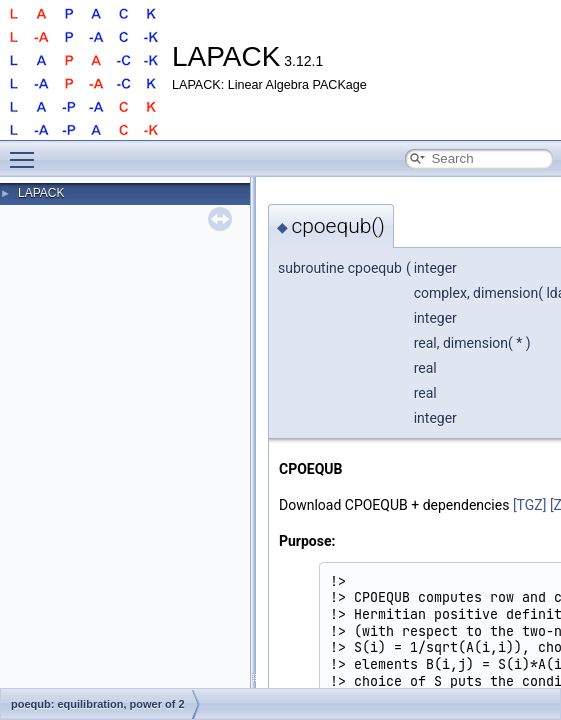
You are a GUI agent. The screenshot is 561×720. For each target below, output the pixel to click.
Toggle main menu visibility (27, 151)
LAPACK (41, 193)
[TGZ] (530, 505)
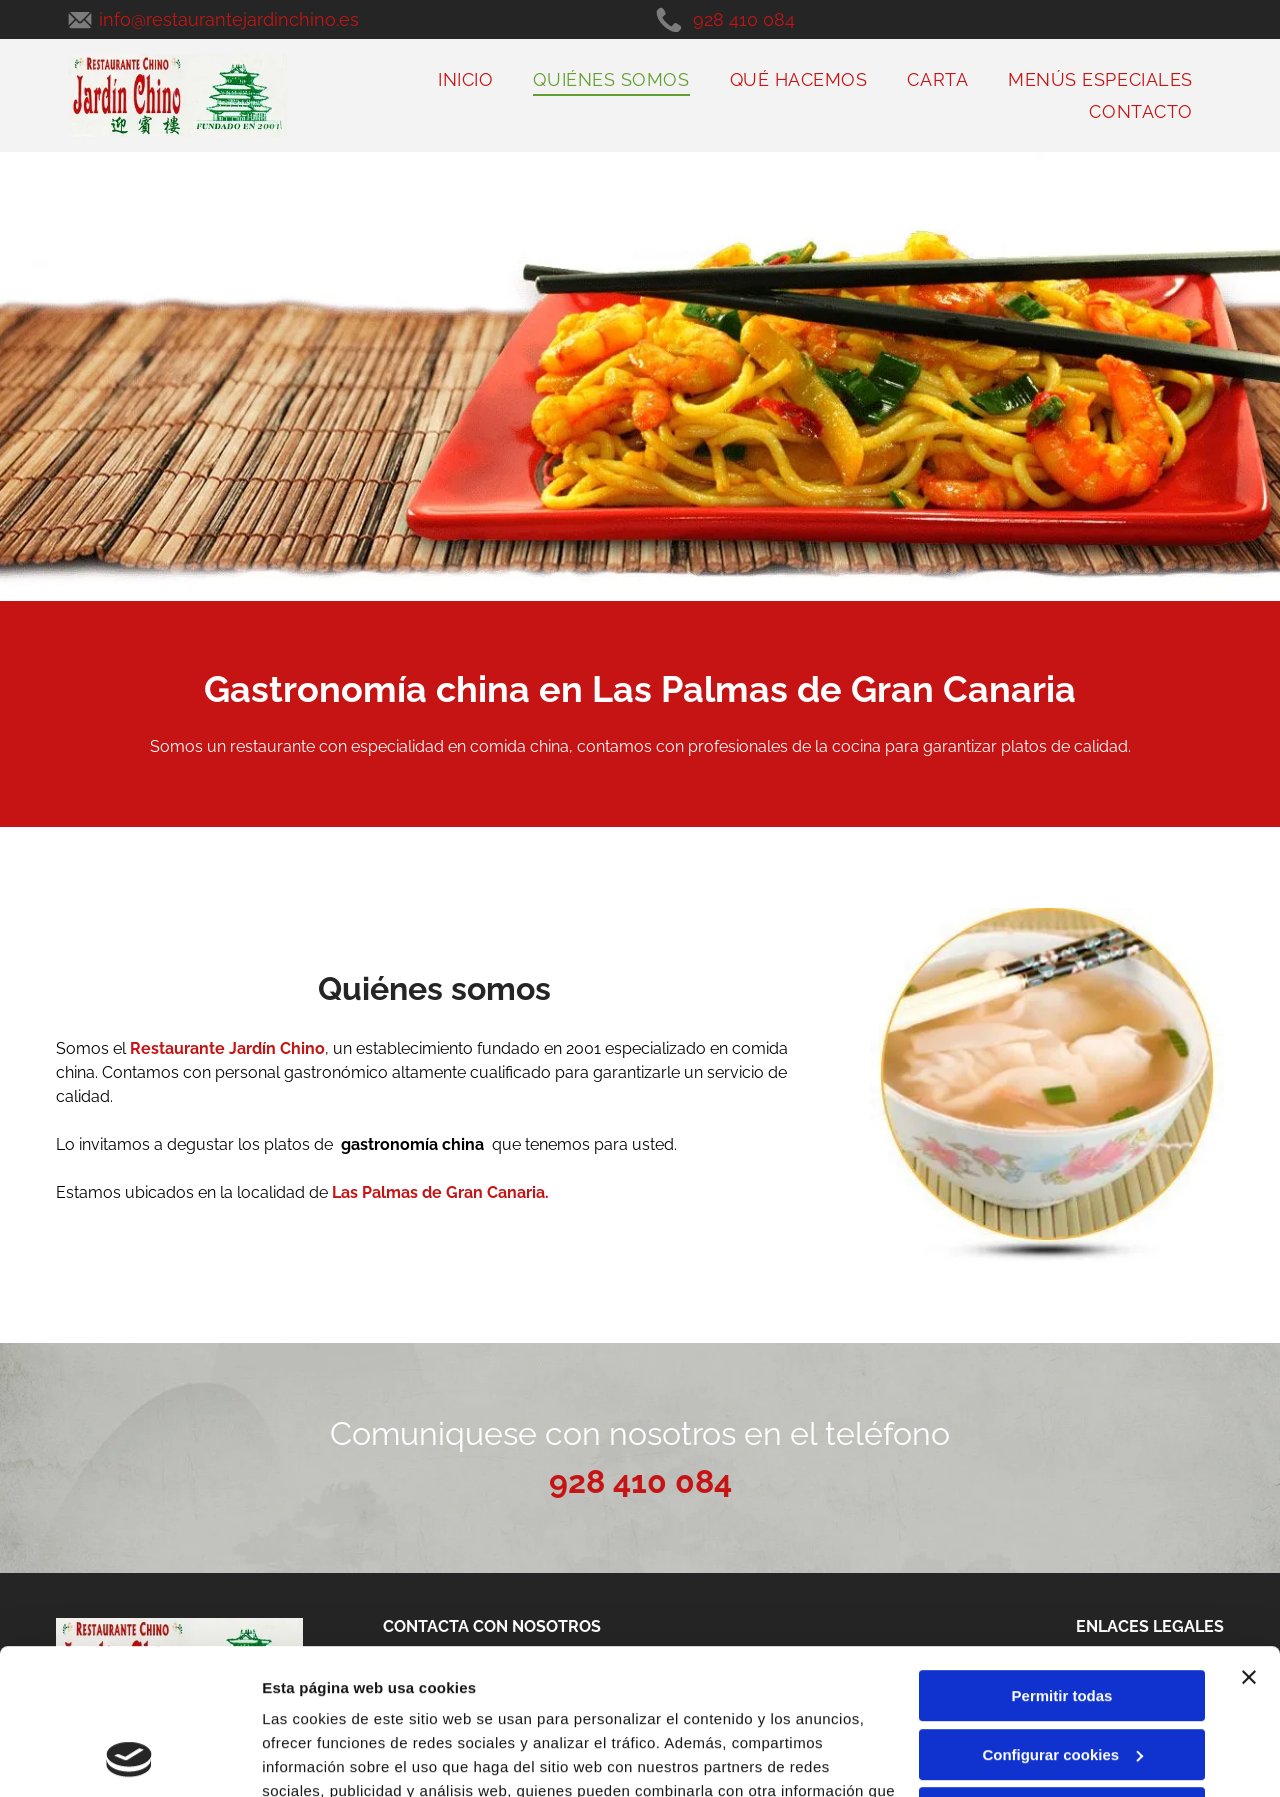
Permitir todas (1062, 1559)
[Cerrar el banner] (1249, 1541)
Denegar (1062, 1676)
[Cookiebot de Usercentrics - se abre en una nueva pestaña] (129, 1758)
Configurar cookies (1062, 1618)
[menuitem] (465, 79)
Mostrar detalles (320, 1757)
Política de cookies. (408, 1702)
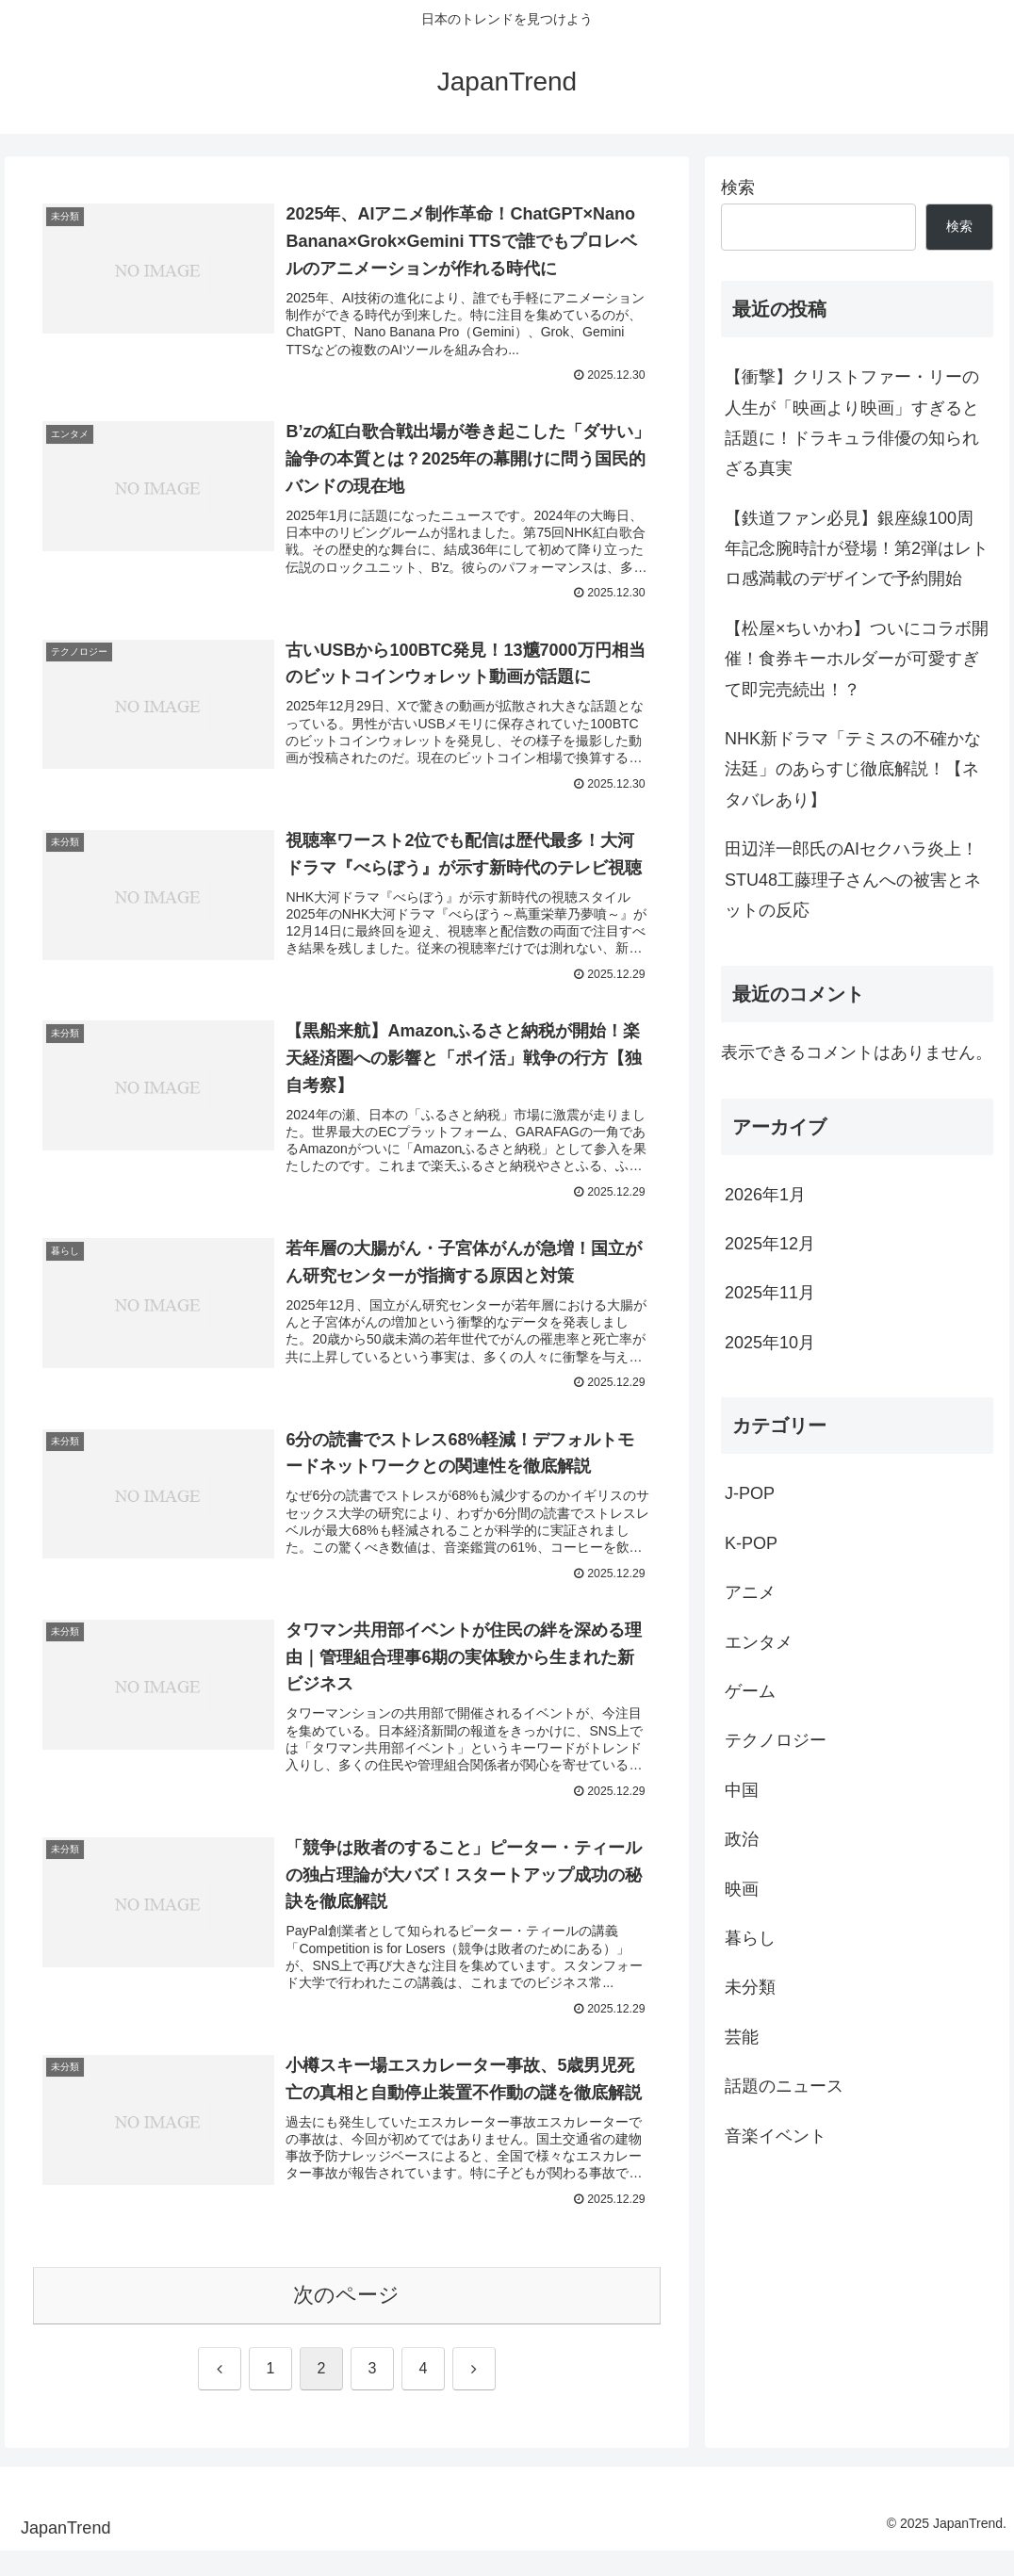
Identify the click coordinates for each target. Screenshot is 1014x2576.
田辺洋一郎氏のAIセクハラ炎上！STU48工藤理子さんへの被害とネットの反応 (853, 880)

-------------------------

**WORK REQUEST:**
From the records above, copy every line that holds the word "click".

**RESULT OF THIS EXERCISE:**
You are a GUI agent. The screenshot is 561×720. For each target below, output the pixel to click.
Identify the click coordinates for each target. Screenshot is 1014x2576.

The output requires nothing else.